SNF - Multiphase fluid flow
The main goal of this research project is therefore to better understand non-isothermal multiphase flow in porous media, including phase change phenomena like crystallization and partial freezing using an integrated approach combining pore-scale and continuum models. In spite of many attempts and undeniable successes both theoretically and experimentally, yet the determination of multiphase interface configurations in complex pore geometries is not fully understood and it remains a challenging problem for researchers. The goal of the project will be achieved by developing validated pore-scale models to capture accurately the main physics of wetting, drying, crystallization processes in porous materials at pore-scale and then to upscale to the macro-scale for the assessment of multiphase flow and durability behaviour of porous materials in different applications. Specifically the project aims at filling the following research gaps: (1) further advancing validated non-isothermal lattice Boltzmann Models (LBM) at pore-scale for multiphase fluid transport within complex porous system including phase change like evaporation and crystallization; (2) coupling the LB model with pore-network models allowing upscaling for the determination of the macroscopic fluid transport properties; (3) at the macro-scale, further developing validated continuum models to study the heat and moisture performance of porous materials under partial freezing and to study the damage process under freeze-thaw cycling. With respect to partial freezing, we propose to couple a heat-moisture transport model for partial freezing to a poro-mechanical damage model. To validate the different models, special experiments will be conducted, which are based - apart from more classical measurements - on advanced imaging analysis of multiphase flow, crystallization and damage on pore and macro-scale.

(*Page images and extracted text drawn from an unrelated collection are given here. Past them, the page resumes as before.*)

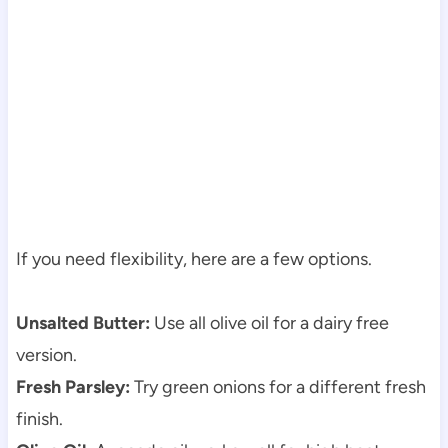
If you need flexibility, here are a few options.
Unsalted Butter:
Use all olive oil for a dairy free
version.
Fresh Parsley:
Try green onions for a different fresh
finish.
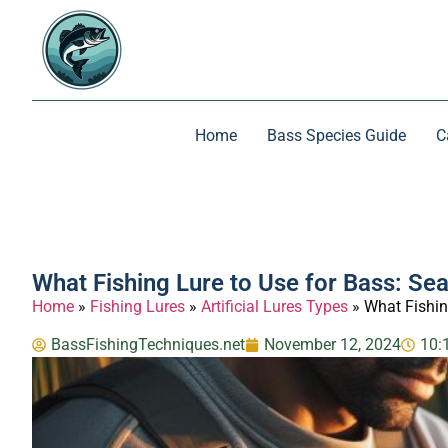
Home
Bass Species Guide
C
What Fishing Lure to Use for Bass: Se
Home
»
Fishing Lures
»
Artificial Lures Types
»
What Fishin
BassFishingTechniques.net
November 12, 2024
10:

The project is organized in three major workpackages involving 4 PhD students.
This systematic approach will open new frontiers in the understanding and control of multiphase flow in different porous systems with applications in different fields such as petroleum engineering, biology, geophysics, building physics, pharmaceutical, chemical and semiconductor industries. Of special interest is the evaluation of the impact of deformation of porous materials, such as crack closure, on the fluid transport properties such as permeability, which is of great importance in a lot of applications such as petroleum engineering and geophysics. The coupled transport and reaction of fluids in porous media or fractures plays also a crucial role in a variety of scientific, industrial, and engineering processes such as simulation of petroleum reservoirs, geologic carbon sequestration, environmental contaminate transport and degradation of concrete and building materials. Because of the effect of chemical reactions, geometrical properties of porous media such as porosity, fracture aperture and tortuosity may significantly modify which can lead to a strong influence on macro-scale properties such as permeability and effective moisture diffusivity. The developed models for multiphase flow in porous media will be in particular applied to dynamic wicking in textiles at yarn scale. The developed models will also be applied for assessing frost damage in porous materials, which is of great interest for a wide range of fields such as civil engineering, food engineering, biomechanics and geomorphology. In the project we will focus on the retrofit of historical buildings worth preserving their facade and accounting for about 20 % of the existing building stock in Switzerland, which can be vulnerable to frost damage.